If the inhabited world were one large circular island; if its population were admitted to have been diffused over its surface from some single point; and if that single point were at one and the same time unascertained and requiring investigation, what would be the method of our inquiries? I suppose that both history and tradition are silent, and that the absence of other data of the same kind force us upon the general probabilities of the case, and a large amount of à priori argument.

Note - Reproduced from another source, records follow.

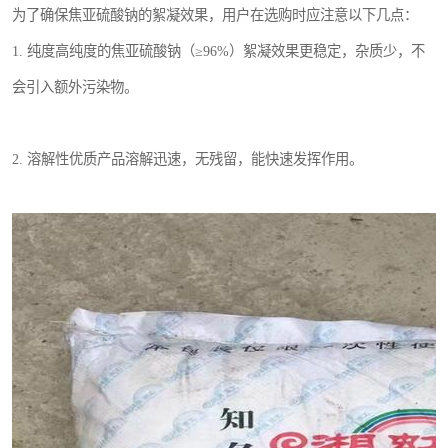
为了确保焦亚硫酸钠的絮凝效果，用户在选购时应注意以下几点：
1. 纯度高纯度的焦亚硫酸钠（≥96%）絮凝效果更稳定，杂质少，不
会引入额外污染物。
2. 溶解性优质产品溶解迅速，无残留，能快速发挥作用。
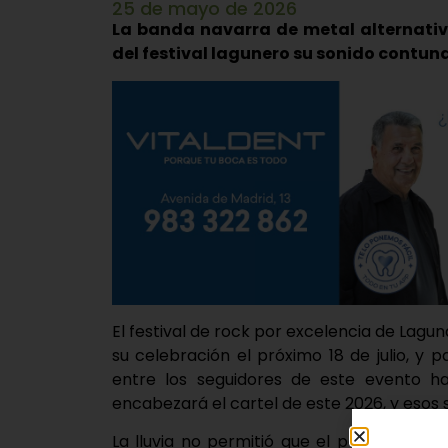
25 de mayo de 2026
La banda navarra de metal alternativ
del festival lagunero su sonido contund
El festival de rock por excelencia de Lagu
su celebración el próximo 18 de julio, y
entre los seguidores de este evento h
encabezará el cartel de este 2026, y esos 
La lluvia no permitió que el pasado 10 d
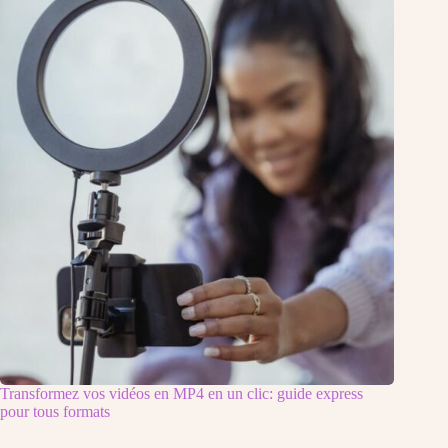
Transformez vos vidéos en MP4 en un clic: guide express
pour tous formats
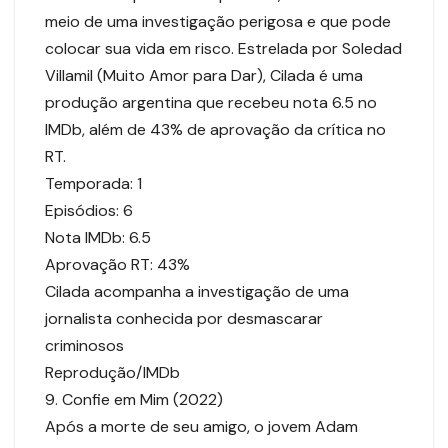
meio de uma investigação perigosa e que pode
colocar sua vida em risco. Estrelada por Soledad
Villamil (Muito Amor para Dar), Cilada é uma
produção argentina que recebeu nota 6.5 no
IMDb, além de 43% de aprovação da crítica no
RT.
Temporada: 1
Episódios: 6
Nota IMDb: 6.5
Aprovação RT: 43%
Cilada acompanha a investigação de uma
jornalista conhecida por desmascarar
criminosos
Reprodução/IMDb
9. Confie em Mim (2022)
Após a morte de seu amigo, o jovem Adam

We should ask what point would give us the existing phænomena with the least amount of migration; and we should ask this upon the simple principle of not multiplying causes unnecessarily. The answer would be—the centre. From the centre we can people the parts about the circumference without making any line of migration longer than half a diameter; and without supposing any one out of such numerous lines to be longer than the other. This last is the chief point—the point which more especially fixes us to the centre as a hypothetical birth-place; since, the moment we say that any part of the circumference was reached by a shorter or longer line than any other, we make a specific assertion, requiring specific arguments to support it. These may or may not exist. Until, however, they have been brought forward, we apply the rule de non apparentibus, &c., and keep to our conventional and provisional point in the centre—remembering, of course, its provisional and conventional character, and recognising its existence only as long as the search for something more real and definite continues.

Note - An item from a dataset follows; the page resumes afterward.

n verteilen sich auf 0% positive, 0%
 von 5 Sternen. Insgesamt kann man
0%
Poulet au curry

In the earth as it is, we can do something of the same kind; taking six extreme points as our starting-places, and investigating the extent to which they converge. These six points are the following:—
- 1. Tierra del Fuego.
- 2. Tasmania (Van Diemen’s Land).
- 3. Easter Island—the furthest extremity of Polynesia.

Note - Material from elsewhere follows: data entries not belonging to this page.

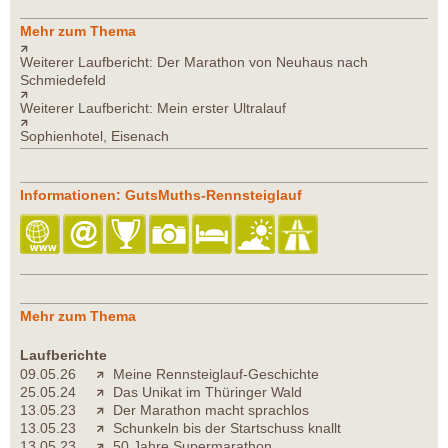
Mehr zum Thema
Weiterer Laufbericht: Der Marathon von Neuhaus nach
Schmiedefeld
Weiterer Laufbericht: Mein erster Ultralauf
Sophienhotel, Eisenach
Informationen: GutsMuths-Rennsteiglauf
Mehr zum Thema
Laufberichte
09.05.26
Meine Rennsteiglauf-Geschichte
25.05.24
Das Unikat im Thüringer Wald
13.05.23
Der Marathon macht sprachlos
13.05.23
Schunkeln bis der Startschuss knallt
13.05.23
50 Jahre Supermarathon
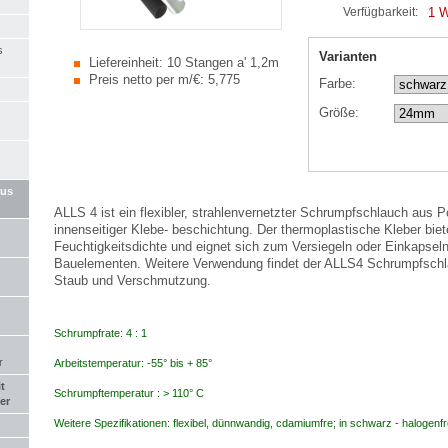
1 
Verfügbarkeit:
s
Varianten
Liefereinheit:
10 Stangen a' 1,2m
Preis netto per m/€:
5,775
Farbe:
Größe:
aus
ALLS 4 ist ein flexibler, strahlenvernetzter Schrumpfschlauch aus Po
innenseitiger Klebe- beschichtung. Der thermoplastische Kleber biet
Feuchtigkeitsdichte und eignet sich zum Versiegeln oder Einkapsel
Bauelementen. Weitere Verwendung findet der ALLS4 Schrumpfschl
Staub und Verschmutzung.
Schrumpfrate: 4 : 1
r
Arbeitstemperatur: -55° bis + 85°
t
Schrumpftemperatur : > 110° C
er
Weitere Spezifikationen: flexibel, dünnwandig, cdamiumfre; in schwarz - halogenfr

- 4. The Cape of Good Hope, or the country of the Saabs (Hottentots).
- 5. Lapland.
- 6. Ireland.
From these we work through America, Australia, Polynesia, Africa, and Europe, to Asia—some part of which gives us our conventional, provisional, and hypothetical centre.
I. From Tierra del Fuego to the north-eastern parts of Asia.—The Fuegians of the island have so rarely been separated from the Patagonians of the continent that there are no recognised elements of uncertainty in this quarter, distant as it is. Maritime habits connect them with their northern neighbours on the west; and that long labyrinth of archipelagoes which runs up to the southern border of Chili is equally Fuegian and Patagonian. Here we are reminded of the habits of some of the Malay tribes, under a very different sky, and amongst the islets about Sincapore—of the Bajows, or sea-gipsies, boatmen whose home is on the water, and as unfixed as that element; wanderers from one group to another; fishermen rather than traders; not strong-handed enough to be pirates, and not industrious enough to be cultivators. Such skill as the Fuegian shows at all, he shows in his canoe, his paddles, his spears, his bow, his slings, and his domestic architecture. All are rude—the bow-strings are made exclusively of the sinews of animals, his arrows headed with stone. Of wood there is little, and of metal less; and, low as is the latitude, the dress, or undress, is said to make a nearer approach to absolute nakedness than is to be found in many of the inter-tropical countries.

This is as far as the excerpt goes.